Ele esteve em todos os momentos daquela guerra, absolutamente exposto.

Antº Rosinha

Anónimo disse...

Camaradas
Uma coisa é certa: o" Caco Baldé" "tinha-os no sítio e bem pretos " pois arriscava-se aonde os Ten.Cor. Comandantes de Batalhão e alguns capitães QP , comandantes de Compª não iam. Os meus Comandantes de Batalhão, Ten Cor.Cav. Chaves Guimarães, saíu uma vez para N.Lamego para ir de ferias, sofreu uma emboscada, andava lá parecia uma barata tonta, de gatas conforme testemunhos presenciais. Quando regressou de férias, passado pouco tempo tivemos a visita do "Caco" que o apanhou às 9 h da manhã na cama, mandou convocar uma reunião e após esta, destitui-o do Comando, e esperou por ele no heli e levou-o com as malinhas para Bissau.
O outro que o substituiu , Ten.Cor.Cav. Paixão Ribeiro, só saia de DO ou heli.
Alfa Bravo
Luís Borrega

Anónimo disse...

Vamos ver se ajuda!

Mais pista que palpite.

O homem que está à esquerda do Gen. Spínola (aqui no Blog uma vez escrevi "Caco" e caiume em cima o Carmo e a Trindade)pois bem esse homem de óculos escuros encoberto por um indíviduo de cor, foi o Comandante dos "Lassas" em Cufar e pouco depois da foto, Comandante do COP3. A pista está lançada.
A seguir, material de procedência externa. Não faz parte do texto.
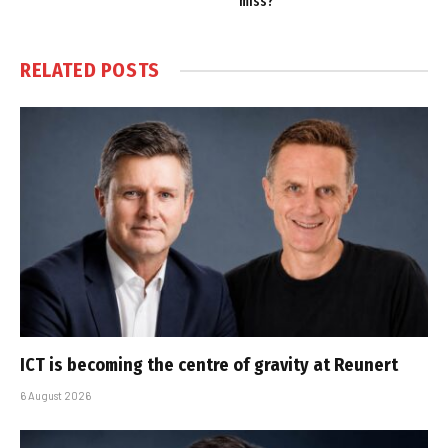
miss?
RELATED
POSTS
ICT is becoming the centre of gravity at Reunert
6 August 2026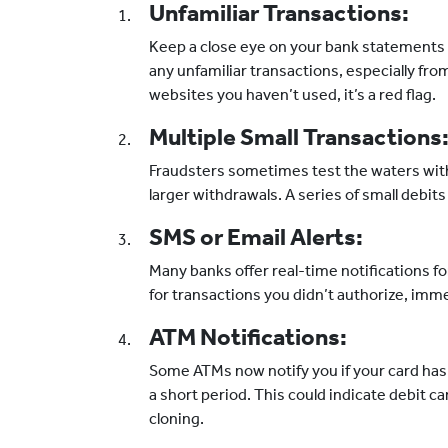
Unfamiliar Transactions:
Keep a close eye on your bank statements 
any unfamiliar transactions, especially fro
websites you haven’t used, it’s a red flag.
Multiple Small Transactions
Fraudsters sometimes test the waters wit
larger withdrawals. A series of small debits
SMS or Email Alerts:
Many banks offer real-time notifications for
for transactions you didn’t authorize, imm
ATM Notifications:
Some ATMs now notify you if your card has
a short period. This could indicate debit 
cloning.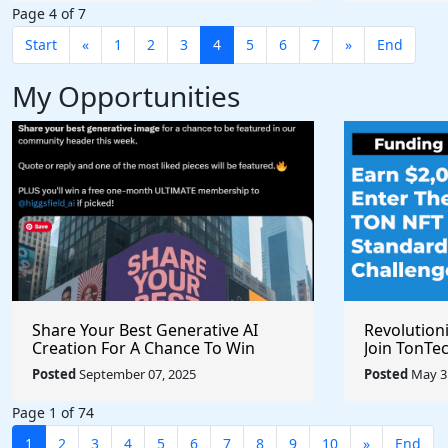
Page 4 of 7
Start
«
1
2
3
4
5
6
7
»
End
My Opportunities
Share Your Best Generative AI
Revolution
Creation For A Chance To Win
Join TonTec
@higgsfield_ai @chrisfirst
Secure Arti
Posted
September 07, 2025
Posted
May 31
Marketpla
Page 1 of 74
1
2
3
4
5
6
7
8
9
10
»
End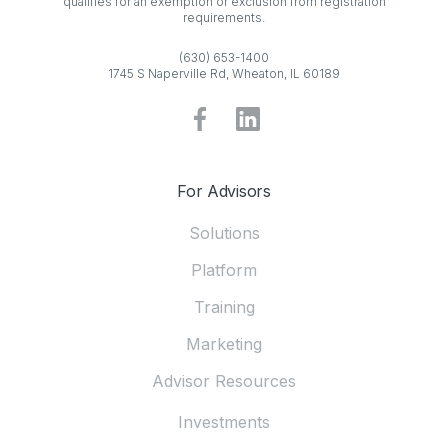
qualifies for an exemption or exclusion from registration
requirements.
(630) 653-1400
1745 S Naperville Rd, Wheaton, IL 60189
For Advisors
Solutions
Platform
Training
Marketing
Advisor Resources
Investments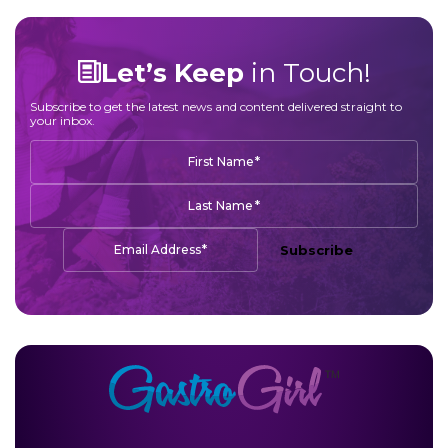
Let’s Keep
in Touch!
Subscribe to get the latest news and content delivered straight to
your inbox.
*
First Name
*
Last Name
*
Email Address
Subscribe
Porqê os homens que escrevem sobre a Guerra não falam deste Homem? Todos eles sabem quem é! O não falarem terá algo que não pode ser dito?...
Consta-se que era dos poucos ou único
de Infantaria que rodiava o Velho, mas sabedor militar.
Sei que os eruditos irão dizer que é conversa de caserna, mas... Esse homem disse-me que "O Velho" sabia mais de Guerra e de Guiné a dormir,do que todos os outros acordados.

Um abraço do tamanho do Cumbijã,

Mário Fitas

Luís Graça disse...

Mário:

Obrigado pela pista... O teu antigo capitão, o "Leão de Cufar, comandante da CCAÇ 763 (Cufar, 1965/67), tinha nome de gente: Costa Campos... Em 1973, à frente do COP 3 (com sede em Bigene, região do Cacheu), deveria já ser major ou tenente coronel... Mas tu esclareces que passou a estar à frente do COP 3 depois de Maio de 1973...

Se assim é, pergunto, a quem souber, a que título é que ele, Costa Campos, aparece no séquito do "Caco" (ou "Caco Baldé", era assim que a gente o chamava, ao nosso Com-Chefe, entre as quatro paredes da caserna, não vale a pena sermos hipócritas ou politicamente correctos, pretensiosamente polidos e bem educados...) nesta foto, com o Costa Gomes e o Spínola ?

Antonio Graça de Abreu disse...

Não sei se repararam nestas palavras agora do Embaixador Nunes Barata:

"Carlos Fabião disse a Leopold Senghor no decurso de um encontro que ambos tivemos em Paris no dia 1 de Maio de 1974 que, se fosse feita naquela altura uma consulta aos guinéus, estes votariam por esmagadora maioria a favor da continuação de Spínola como governador da Guiné."

Então como é? O PAIGC ocupou o poder e, segundo Martins Barata a "esmagadora maioria da população" queria era ser governada pelo Spínola e pelos portugueses?

De que lado estava a maioria da população da Guiné? Do lado português. É uma questão fundamental numa guerra de guerrilha?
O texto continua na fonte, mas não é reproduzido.